「東京島」を読んでみた
この本が原作の同名映画が、昨年公開されて話題になったと思うが、意外と知らない人も多いようだ。
どんな内容かというと、
ひとことで言えば、無人島に漂着した男35人と女一人・・・
しかも男たちは20代の若者で女は40代半ば。
タイヘンダァ((笑)
しかし、一番タイヘンなのは、これが実話が基になっていることなのだ。
第二次大戦中は日本人入植者もおり、島民を使いヤシの栽培がおこなわれていた。
第二次世界大戦末期、島民は島から脱出したが、一方で難破船から避難していた日本人がこの島に漂着した。
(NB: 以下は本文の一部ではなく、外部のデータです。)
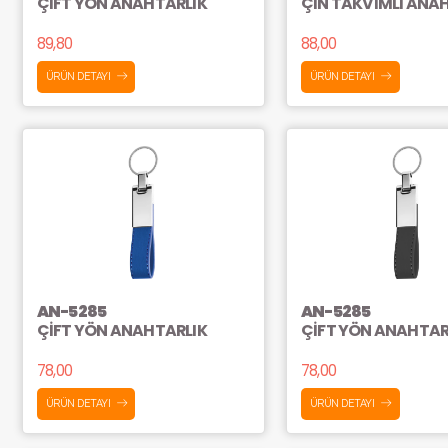
ÇİFT YÖN ANAHTARLIK
ÇİN TAKVİMLİ ANA
89,80
88,00
ÜRÜN DETAYI
ÜRÜN DETAYI
AN-5285
AN-5285
ÇİFT YÖN ANAHTARLIK
ÇİFT YÖN ANAHTAR
78,00
78,00
ÜRÜN DETAYI
ÜRÜN DETAYI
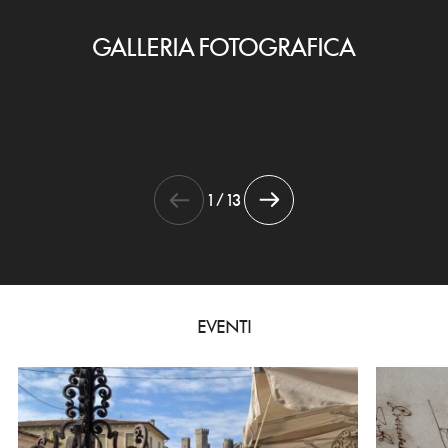
GALLERIA FOTOGRAFICA
1 / 13
EVENTI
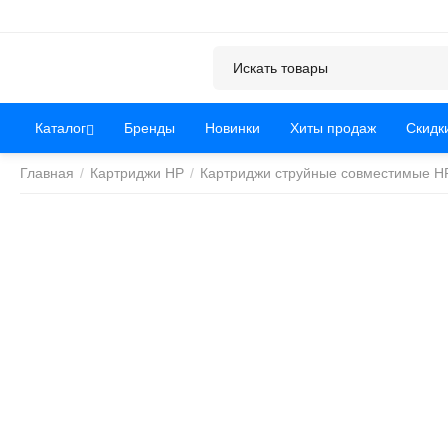
Каталог
Бренды
Новинки
Хиты продаж
Скидк
Главная
/
Картриджи HP
/
Картриджи струйные совместимые H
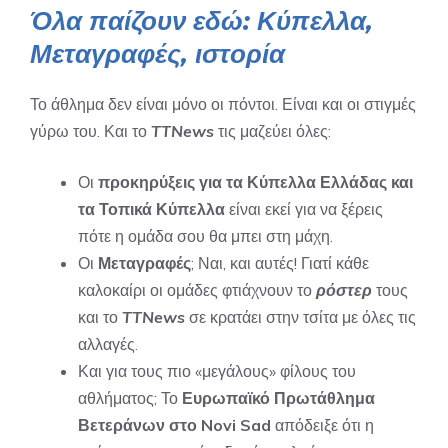
Όλα παίζουν εδώ: Κύπελλα,
Μεταγραφές, ιστορία
Το άθλημα δεν είναι μόνο οι πόντοι. Είναι και οι στιγμές
γύρω του. Και το
TTNews
τις μαζεύει όλες:
Οι
προκηρύξεις για τα Κύπελλα Ελλάδας και
τα Τοπικά Κύπελλα
είναι εκεί για να ξέρεις
πότε η ομάδα σου θα μπει στη μάχη.
Οι
Μεταγραφές
; Ναι, και αυτές! Γιατί κάθε
καλοκαίρι οι ομάδες φτιάχνουν το
ρόστερ
τους
και το
TTNews
σε κρατάει στην τσίτα με όλες τις
αλλαγές.
Και για τους πιο «μεγάλους» φίλους του
αθλήματος; Το
Ευρωπαϊκό Πρωτάθλημα
Βετεράνων στο Novi Sad
απόδειξε ότι η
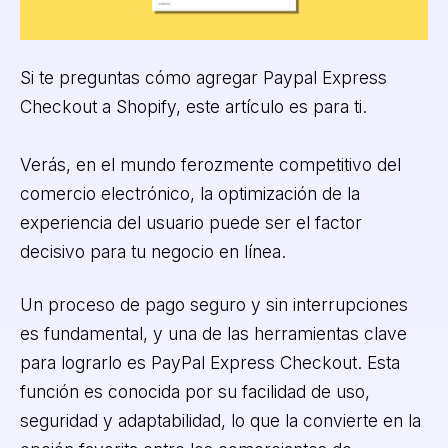
Si te preguntas cómo agregar Paypal Express
Checkout a Shopify, este artículo es para ti.
Verás, en el mundo ferozmente competitivo del
comercio electrónico, la optimización de la
experiencia del usuario puede ser el factor
decisivo para tu negocio en línea.
Un proceso de pago seguro y sin interrupciones
es fundamental, y una de las herramientas clave
para lograrlo es PayPal Express Checkout. Esta
función es conocida por su facilidad de uso,
seguridad y adaptabilidad, lo que la convierte en la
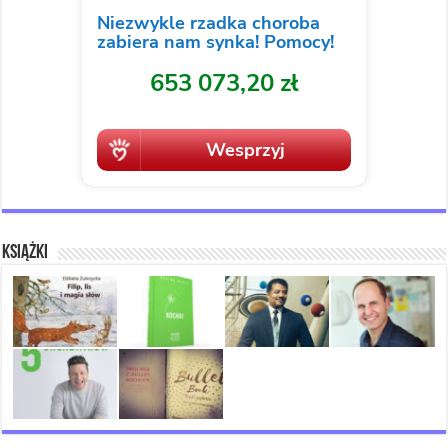
Książki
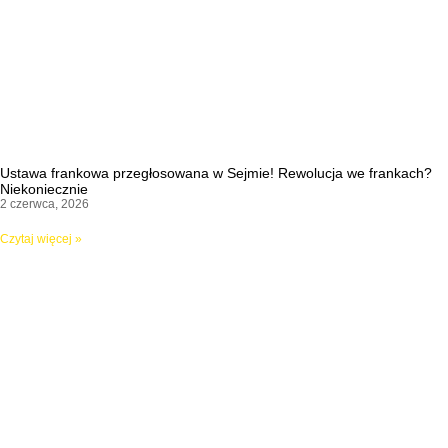
Ustawa frankowa przegłosowana w Sejmie! Rewolucja we frankach?
Niekoniecznie
2 czerwca, 2026
Czytaj więcej »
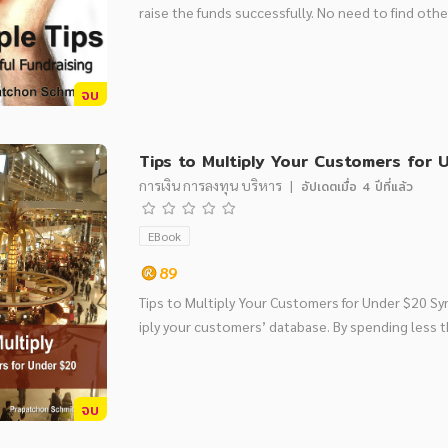
raise the funds successfully. No need to find othe
จบ
Tips to Multiply Your Customers for 
การเงิน การลงทุน บริหาร
|
อัปเดตเมื่อ
4 ปีที่แล้ว
EBook
89
Tips to Multiply Your Customers for Under $20 Sy
iply your customers’ database. By spending less 
จบ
1945年から1950年までの間、島ではアメリカ軍の降伏の呼び掛けに応じない日本人男性多数と女性一人(比嘉和子24歳)が)共同生活をしていたが、その間に男性が次々といなくなる事件が発生した(アナタハンの女王事件)。ウィキより
結局、たった一人の女性は、島に男たちを残したまま、アメリカ軍による救出の船に一人で乗り込み、救出される。
救助隊と一緒に (写真中央が和子)
結局、一年後には残った男たちも全員救出されるが、島には7年もの長い間いたことになる。
そして、7年前には32人いた男たちは、19人まで減っていた。
病死や行方不明などもいるが、女性をめぐっての確執から命を落としたもの達もいたという。
アナタハン島の女性を巡る一連の怪事件が戦後、大々的に報道され、日本国内で「アナタハンブーム」となり、和子のブロマイドが売れに売れた。和子は男を惑わす女として報道され、大衆の好奇の目に晒された。映画化もされた。ウィキより
昭和28(1953)年、比嘉和子本人が主演を演じた映画「アナタハン島の真相はこれだ」が公開される。
比嘉和子も出演した。しかし、名作「モロッコ」で有名な監督の作品ではあったが、評価は低いものに終わったようだ。
「アナタハン(The Saga of Anatahan)」。
主演は根岸明美。(Public domain)
そして、この話が元になったと思われる本は「東京島」のほかにも
絶海密室作者: 大野 芳 などがある。
桐野さんの「東京島」では、男たちは役割の中で安定していってしまうが、清子はひたすら自分自身が生き残ることだけにまい進していく姿が、たくましい。
そして、たった一人の女性である清子の年齢が、モデルとなった話のように20代ではなくてなぜか40代で、しかも肥満体に設定されている。
映画化するにあたり、それではあんまりだと思われたのか(^^;)、同じ40代でもスリムで美しい木村多江が主演に選ばれている。